The science of better hotel breakfasts

I have just returned from a short holiday which meant that Tina and I stayed in seven different hotels (in Germany and Austria, thank you for asking).  Since new experiences often lead to questions about the efficiency of the system that one observes, I have come back with a few ideas.

In each hotel, we had a breakfast buffet.  Provision of food like this raises several questions that  Operational Research can contribute to, but -- as is often the case -- the users are too small to consider analytic methods.  So they use heuristics, which are successful in most cases.

So, here are three problems for the hotel manager:
(1) Inventory control
(2) Scheduling of replenishment of food
(3) Layout of the items on display

(1) is concerned with ensuring that the supplies on the sideboard are sufficient, and therefore you need staff to monitor the levels of each item.  They staff can use rules of thumb to judge when the bowl of yogurt, jug of milk, or tray of cold meat needs to be replenished.  But there are hidden inventory problems, such as stock rotation.  Some items on the sideboard are emptied from the top, and refilled at the top, which may mean that the material at the bottom of the container is not touched during the day.  Care therefore is needed to ensure some rotation of such items.  One hotel had a very neat silo for cereals, with the cereal being removed from close to the bottom, and the container refilled from the top.  But we wondered how they staff managed the rotation of jam.

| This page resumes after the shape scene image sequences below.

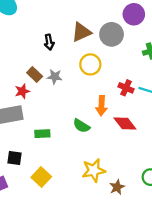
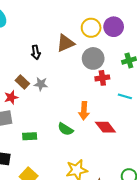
gray circle: (112, 34) -> (93, 58), moved
yellow circle: (90, 64) -> (91, 28), moved
red cross: (126, 88) -> (102, 78), moved, turned -32

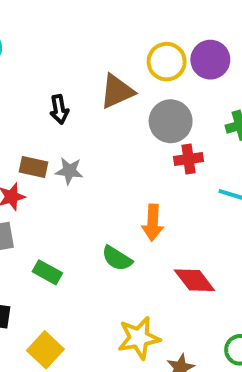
brown rectangle: (22, 82) -> (33, 167), turned -32
red diamond: (105, 127) -> (194, 280), moved
green rectangle: (30, 136) -> (47, 272), turned 32

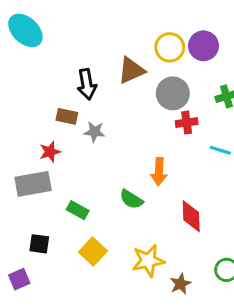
black arrow: (59, 109) -> (87, 84), size x1.4
brown rectangle: (33, 167) -> (67, 116), moved
red diamond: (194, 280) -> (191, 216), turned 36
yellow square: (45, 350) -> (93, 251), moved

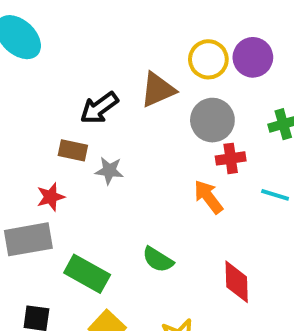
black arrow: (87, 84) -> (99, 108), turned 64
orange arrow: (159, 172) -> (208, 197), moved, turned 140
green rectangle: (78, 210) -> (87, 274), size x1.5

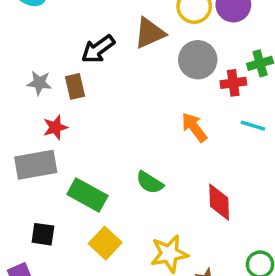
brown rectangle: (73, 150) -> (75, 86), turned 65
red cross: (231, 158) -> (233, 83), moved
gray star: (109, 171) -> (39, 83), moved

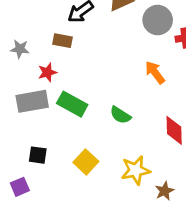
gray star: (39, 83) -> (20, 49), moved
brown rectangle: (75, 86) -> (63, 41), turned -66
green rectangle: (87, 195) -> (72, 104), moved

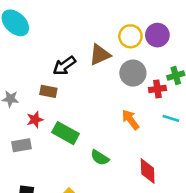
gray rectangle: (32, 101) -> (21, 145), size x0.7
green rectangle: (72, 104) -> (66, 133), moved

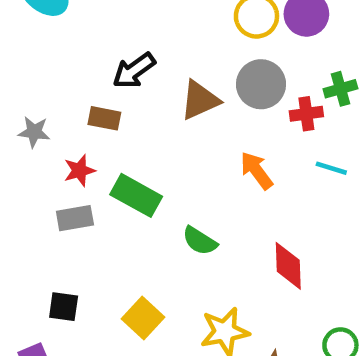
brown triangle: (100, 55) -> (200, 100), moved
gray rectangle: (21, 145) -> (75, 218), moved

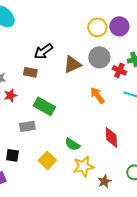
red cross: (306, 114) -> (119, 70), turned 32
red star: (79, 170) -> (10, 95), moved
gray rectangle: (75, 218) -> (27, 126), moved
green semicircle: (200, 241) -> (72, 144), moved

(2) is particularly concerned with replenishing hot food -- on the sideboard it is kept in bain maries or chafing dishes, and again there need to be heuristics that the kitchen can follow, knowing that cooking some items takes a non-negligible amount of time.  One hotel had a large tank of boiling water for those of us who wanted to drink tea, and we were horrified to see it being refilled by a waitress who had to raise a10 litre pot of boiling water to the top of the tank (her eye level) and pour it in.  Alternatively, in smaller places, food can be cooked to order, which reduces the problem of scheduling.

(3) means understanding the flow of the guests past the sideboard, and the amount of time that is spent at each station.  There are lessons from planning production lines which might be brought to help, but the psychology of different guests would need to be studied.  What I eat for breakfast will be different from what Tina eats, and from practically every other guest.  And -- even when you think that all guests are catered for -- someone will prove exceptional.  On successive days I watched people mixing jam and plain yogurt; one filled the bowl with yogurt and added jam, the other put the jam in first. 

We observed two neat solutions to everyday problems: provide a small rubbish bin on the breakfast table for waste butter wrappers and the like, so waste doesn't get into the dishwasher; provide very small bowls for jam and honey, to be filled from the large containers on the sideboard.